§ DATASET EXTRACT
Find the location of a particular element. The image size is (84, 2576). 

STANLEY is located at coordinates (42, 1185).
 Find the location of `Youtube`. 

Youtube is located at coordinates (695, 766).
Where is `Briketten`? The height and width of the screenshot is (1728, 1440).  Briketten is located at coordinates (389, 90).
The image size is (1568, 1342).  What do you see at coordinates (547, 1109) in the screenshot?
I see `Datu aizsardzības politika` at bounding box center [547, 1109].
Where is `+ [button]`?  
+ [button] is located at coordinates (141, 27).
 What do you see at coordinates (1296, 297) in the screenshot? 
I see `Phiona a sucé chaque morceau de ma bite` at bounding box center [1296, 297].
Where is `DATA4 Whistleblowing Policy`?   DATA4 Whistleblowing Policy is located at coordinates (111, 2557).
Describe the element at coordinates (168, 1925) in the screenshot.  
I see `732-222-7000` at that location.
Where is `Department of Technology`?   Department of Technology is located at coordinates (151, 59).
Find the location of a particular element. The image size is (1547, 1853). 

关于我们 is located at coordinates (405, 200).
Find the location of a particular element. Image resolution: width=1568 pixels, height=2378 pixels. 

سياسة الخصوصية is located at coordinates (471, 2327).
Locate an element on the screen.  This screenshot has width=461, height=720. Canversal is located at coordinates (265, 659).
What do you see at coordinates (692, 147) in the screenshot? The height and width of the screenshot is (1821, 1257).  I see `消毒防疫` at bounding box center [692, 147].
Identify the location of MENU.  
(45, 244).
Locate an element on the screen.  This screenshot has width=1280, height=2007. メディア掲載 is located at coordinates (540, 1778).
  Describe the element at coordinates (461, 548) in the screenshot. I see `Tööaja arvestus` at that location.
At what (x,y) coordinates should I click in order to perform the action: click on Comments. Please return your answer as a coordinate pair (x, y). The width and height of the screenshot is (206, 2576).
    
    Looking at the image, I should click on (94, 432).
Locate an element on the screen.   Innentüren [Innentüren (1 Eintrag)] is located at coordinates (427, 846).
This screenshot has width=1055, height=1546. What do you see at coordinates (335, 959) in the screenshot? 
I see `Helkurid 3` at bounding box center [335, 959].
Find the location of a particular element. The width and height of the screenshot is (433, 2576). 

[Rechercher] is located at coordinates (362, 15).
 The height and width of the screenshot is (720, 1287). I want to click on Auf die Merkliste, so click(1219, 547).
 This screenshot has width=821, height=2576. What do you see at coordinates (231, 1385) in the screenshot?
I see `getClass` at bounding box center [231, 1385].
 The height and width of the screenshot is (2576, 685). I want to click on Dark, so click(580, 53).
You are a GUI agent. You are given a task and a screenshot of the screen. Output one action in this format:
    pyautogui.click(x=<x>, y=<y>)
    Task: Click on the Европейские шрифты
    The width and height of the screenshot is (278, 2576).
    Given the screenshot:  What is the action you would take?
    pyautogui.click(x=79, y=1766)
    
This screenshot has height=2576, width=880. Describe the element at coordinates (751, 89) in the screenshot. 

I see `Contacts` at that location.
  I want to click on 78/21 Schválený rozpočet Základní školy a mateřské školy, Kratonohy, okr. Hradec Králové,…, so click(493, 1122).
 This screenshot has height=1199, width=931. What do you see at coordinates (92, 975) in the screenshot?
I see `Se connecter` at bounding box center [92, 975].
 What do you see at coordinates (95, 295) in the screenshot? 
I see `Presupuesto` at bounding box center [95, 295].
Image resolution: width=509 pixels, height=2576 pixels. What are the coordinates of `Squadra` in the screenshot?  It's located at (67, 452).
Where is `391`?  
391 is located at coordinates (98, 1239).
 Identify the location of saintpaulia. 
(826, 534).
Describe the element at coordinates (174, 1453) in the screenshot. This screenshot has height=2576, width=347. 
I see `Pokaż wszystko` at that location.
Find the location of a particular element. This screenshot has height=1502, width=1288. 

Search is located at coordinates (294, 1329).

§ WORK ITEM
Write out every line of the data again, exactly as it reads.

§ REPLY
Find the location of a particular element. The image size is (84, 2576). 

STANLEY is located at coordinates (42, 1185).
 Find the location of `Youtube`. 

Youtube is located at coordinates (695, 766).
Where is `Briketten`? The height and width of the screenshot is (1728, 1440).  Briketten is located at coordinates (389, 90).
The image size is (1568, 1342).  What do you see at coordinates (547, 1109) in the screenshot?
I see `Datu aizsardzības politika` at bounding box center [547, 1109].
Where is `+ [button]`?  
+ [button] is located at coordinates (141, 27).
 What do you see at coordinates (1296, 297) in the screenshot? 
I see `Phiona a sucé chaque morceau de ma bite` at bounding box center [1296, 297].
Where is `DATA4 Whistleblowing Policy`?   DATA4 Whistleblowing Policy is located at coordinates (111, 2557).
Describe the element at coordinates (168, 1925) in the screenshot.  
I see `732-222-7000` at that location.
Where is `Department of Technology`?   Department of Technology is located at coordinates (151, 59).
Find the location of a particular element. The image size is (1547, 1853). 

关于我们 is located at coordinates (405, 200).
Find the location of a particular element. Image resolution: width=1568 pixels, height=2378 pixels. 

سياسة الخصوصية is located at coordinates (471, 2327).
Locate an element on the screen.  This screenshot has width=461, height=720. Canversal is located at coordinates (265, 659).
What do you see at coordinates (692, 147) in the screenshot? The height and width of the screenshot is (1821, 1257).  I see `消毒防疫` at bounding box center [692, 147].
Identify the location of MENU.  
(45, 244).
Locate an element on the screen.  This screenshot has width=1280, height=2007. メディア掲載 is located at coordinates (540, 1778).
  Describe the element at coordinates (461, 548) in the screenshot. I see `Tööaja arvestus` at that location.
At what (x,y) coordinates should I click in order to perform the action: click on Comments. Please return your answer as a coordinate pair (x, y). The width and height of the screenshot is (206, 2576).
    
    Looking at the image, I should click on (94, 432).
Locate an element on the screen.   Innentüren [Innentüren (1 Eintrag)] is located at coordinates (427, 846).
This screenshot has width=1055, height=1546. What do you see at coordinates (335, 959) in the screenshot? 
I see `Helkurid 3` at bounding box center [335, 959].
Find the location of a particular element. The width and height of the screenshot is (433, 2576). 

[Rechercher] is located at coordinates (362, 15).
 The height and width of the screenshot is (720, 1287). I want to click on Auf die Merkliste, so click(1219, 547).
 This screenshot has width=821, height=2576. What do you see at coordinates (231, 1385) in the screenshot?
I see `getClass` at bounding box center [231, 1385].
 The height and width of the screenshot is (2576, 685). I want to click on Dark, so click(580, 53).
You are a GUI agent. You are given a task and a screenshot of the screen. Output one action in this format:
    pyautogui.click(x=<x>, y=<y>)
    Task: Click on the Европейские шрифты
    The width and height of the screenshot is (278, 2576).
    Given the screenshot:  What is the action you would take?
    pyautogui.click(x=79, y=1766)
    
This screenshot has height=2576, width=880. Describe the element at coordinates (751, 89) in the screenshot. 

I see `Contacts` at that location.
  I want to click on 78/21 Schválený rozpočet Základní školy a mateřské školy, Kratonohy, okr. Hradec Králové,…, so click(493, 1122).
 This screenshot has height=1199, width=931. What do you see at coordinates (92, 975) in the screenshot?
I see `Se connecter` at bounding box center [92, 975].
 What do you see at coordinates (95, 295) in the screenshot? 
I see `Presupuesto` at bounding box center [95, 295].
Image resolution: width=509 pixels, height=2576 pixels. What are the coordinates of `Squadra` in the screenshot?  It's located at (67, 452).
Where is `391`?  
391 is located at coordinates (98, 1239).
 Identify the location of saintpaulia. 
(826, 534).
Describe the element at coordinates (174, 1453) in the screenshot. This screenshot has height=2576, width=347. 
I see `Pokaż wszystko` at that location.
Find the location of a particular element. This screenshot has height=1502, width=1288. 

Search is located at coordinates (294, 1329).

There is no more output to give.